Exactly how fast and how dramatically this happens depends strongly on the mass of the star. Smaller ones, like our Sun, will just expand into a giant star as they die; stars that are already giant might become unstable, and start inflating at random intervals, ejecting their atmospheres as they do so.
But however the end comes, eventually, all the star’s outer layers are blown away by stellar wind, usually leaving behind a round, blown-out bubble in space. That’s why they’re called “planetary nebulae”: not because they have anything to do with planets really, but because they tend to look a bit spherical, like a planet.

Now, the Boomerang Nebula does not fit this pattern – as its name suggests, it doesn’t really look very spherical at all. As its name may not suggest, however, it doesn’t look like a boomerang either – but when it was first discovered by astronomers Keith Taylor and Mike Scarrott, working with a ground-based telescope in Australia back in 1980, it kind of did. Not because it’s changed shape, mind you – it’s just that modern stargazing technology, and the Hubble Space Telescope in particular, is way, way better at seeing these things.
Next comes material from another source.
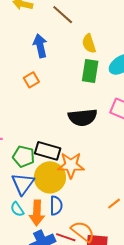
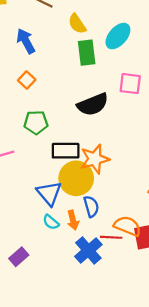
green pentagon: (24, 157) -> (36, 122), moved
orange arrow: (37, 213) -> (73, 220), size x0.7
At the time, “the astronomers saw merely a slight asymmetry in the nebula's lobes suggesting a curved shape like a boomerang,” explains ESA. “The high-resolution Hubble images indicate that a better name would perhaps have been the ‘Bow Tie Nebula’.”
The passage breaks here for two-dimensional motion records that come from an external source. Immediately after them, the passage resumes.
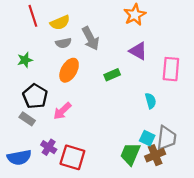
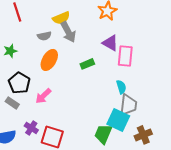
yellow semicircle: (60, 23) -> (61, 18), moved
pink rectangle: (171, 69) -> (125, 56), moved
cyan square: (147, 138) -> (118, 120), size x1.6
gray trapezoid: (166, 138) -> (128, 105), moved
brown cross: (155, 155) -> (143, 135), moved

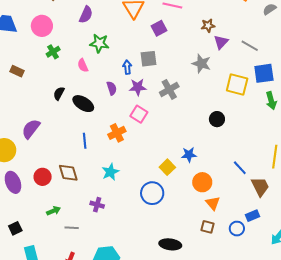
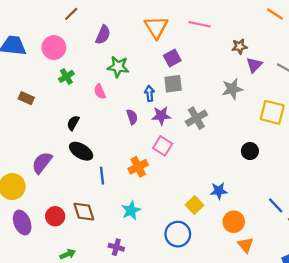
purple square: (159, 28) -> (172, 58), moved
gray star: (201, 64) -> (232, 89), turned -30
black ellipse: (83, 104) -> (81, 151), moved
Why is the Boomerang Nebula so cold?
It would take 15 years after its discovery for this strange nebula to earn its status as the universe’s East Antarctica. That was when Raghvendra Sahai and Lars-Åke Nyman, astronomers at Caltech and the European Southern Observatory respectively, first pointed their telescope at the nebula and discovered that it was actually absorbing the microwave background radiation – something mathematically impossible unless it was ejecting so much material, so fast, that it just wasn’t keeping any heat for itself.
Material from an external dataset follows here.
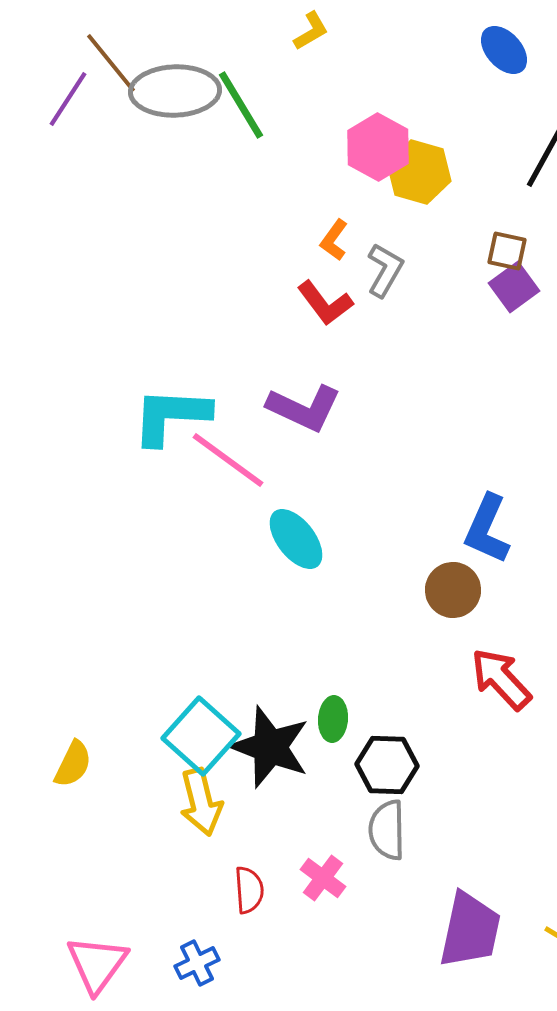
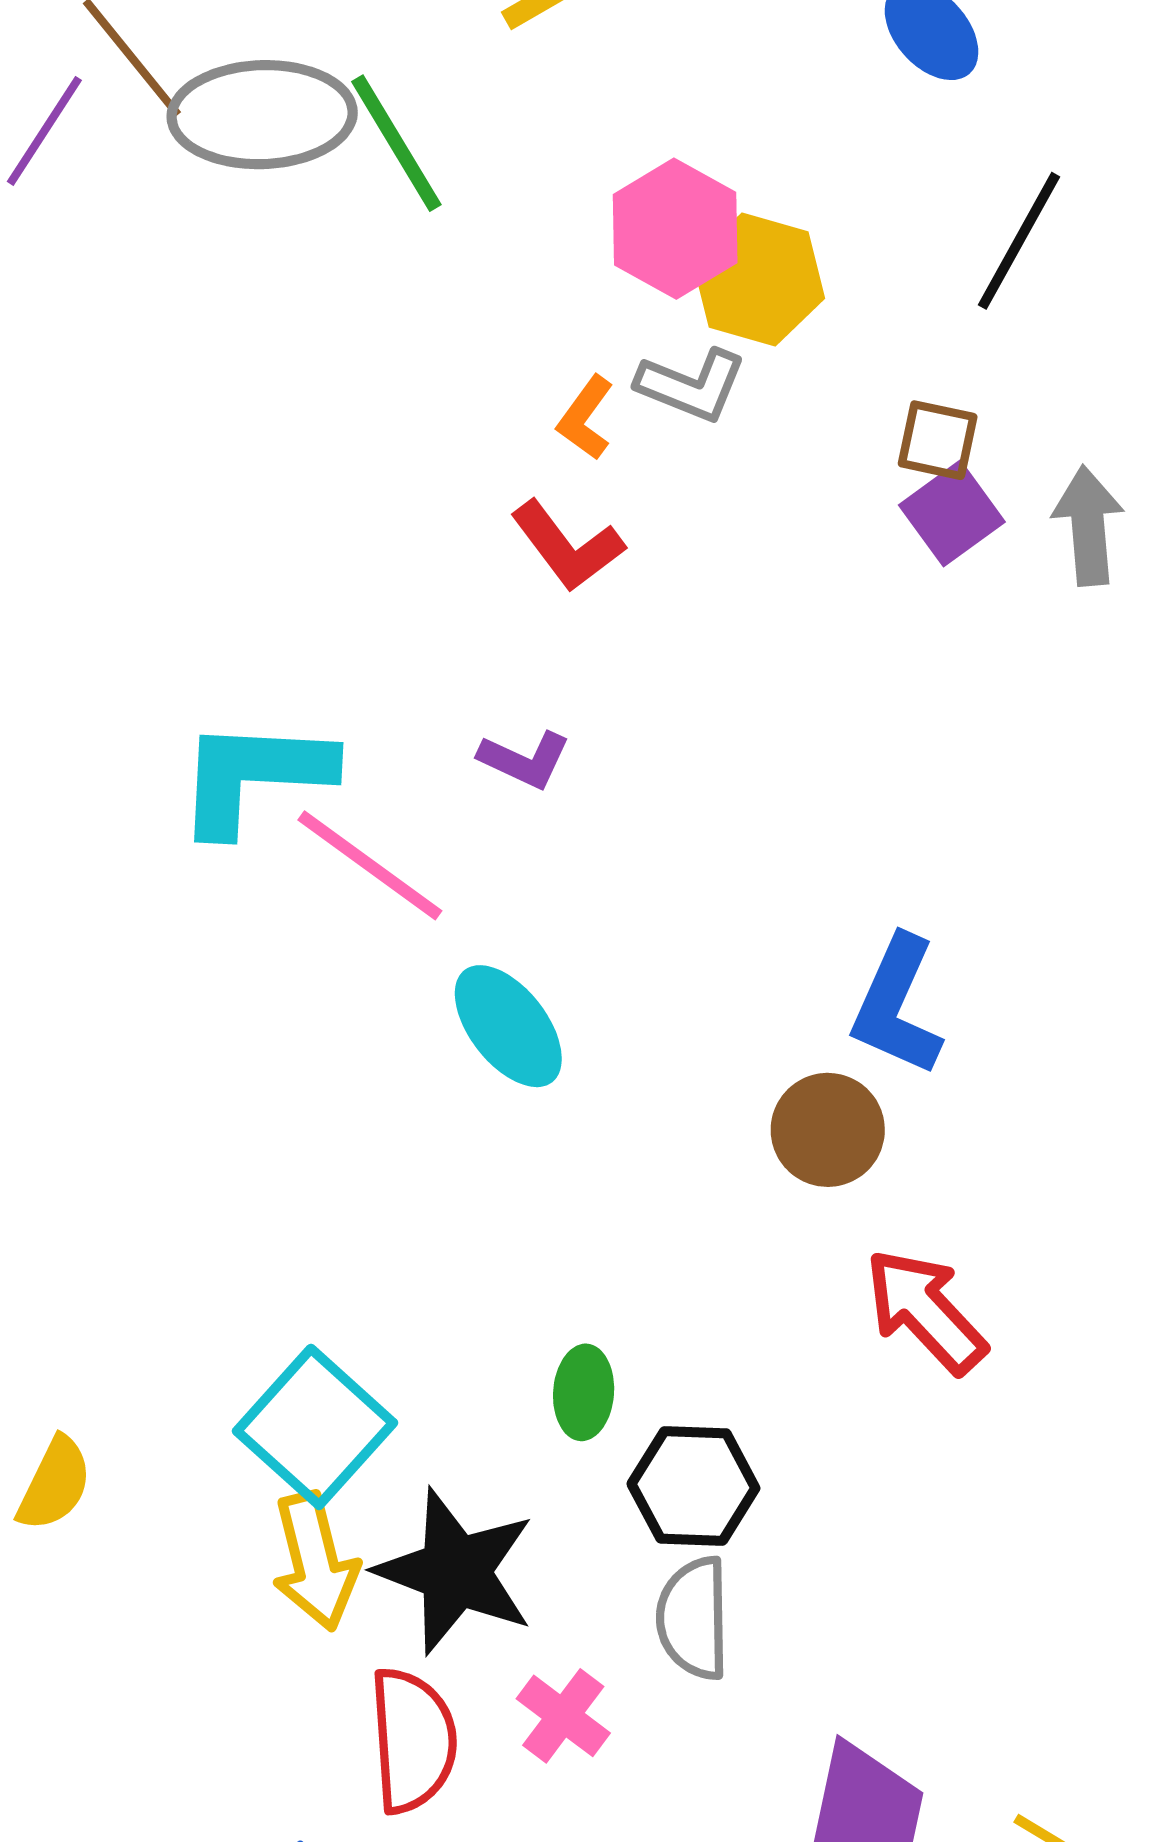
gray L-shape: (385, 270) -> (691, 385), moved, turned 82
purple L-shape: (304, 408) -> (525, 760), size x0.6
black star: (270, 747) -> (455, 1571), moved
red semicircle: (249, 890) -> (413, 1740), size x1.5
But here’s the thing: obviously, the Boomerang Nebula isn’t the only planetary nebula expelling mass out there, but it is the only one doing so at rates 10 to 100 times faster than everyone else. Clearly, there’s something extra-special going on there that isn’t found in other nebulae – and, when Sahai, Nyman, and Chalmers University of Technology astronomer Wouter Vlemmings took a deeper look back in 2017, they figured out what it was.
“Most of the stellar envelope from the massive red giant star has been blasted out into space at speeds far beyond the capabilities of a single, red giant star,” said Sahai, by that point an astronomer at NASA's Jet Propulsion Laboratory, at the time. “The only way to eject so much mass and at such extreme speeds is from the gravitational energy of two interacting stars.”
It’s for that reason that Sahai and his colleagues concluded that the Boomerang Nebula isn’t just the last gasp of a dying star, but of two: it “appears to have resulted from a strongly interacting binary system,” they wrote, “in which a very significant fraction of the primary star’s envelope was ejected […] as the companion spiraled in toward the latter’s core.”
Will the Boomerang Nebula always be the coldest place in the universe?
The Boomerang Nebula has been expelling its material for about 3,500 years right now, which isn’t very long at all in stellar terms. But it can’t last forever – and observations have shown it’s already warming up.
Overall, we shouldn’t expect these super-cold temperatures to last longer than a few more millennia – which, given the Boomerang Nebula’s place 5,000 light-years away from us, means it could be already gone. But with its quick demise comes a more uplifting corollary: that somewhere out there, another one may well be forming right now.
“It's possible these super cosmic freezers are quite common in the universe,” confirmed Nyman. “But they can only maintain such extreme temperatures for a relatively short time.”
“We see this remarkable object at a very special, very short-lived period of its life,” he said. After that, who knows where the coldest place will be.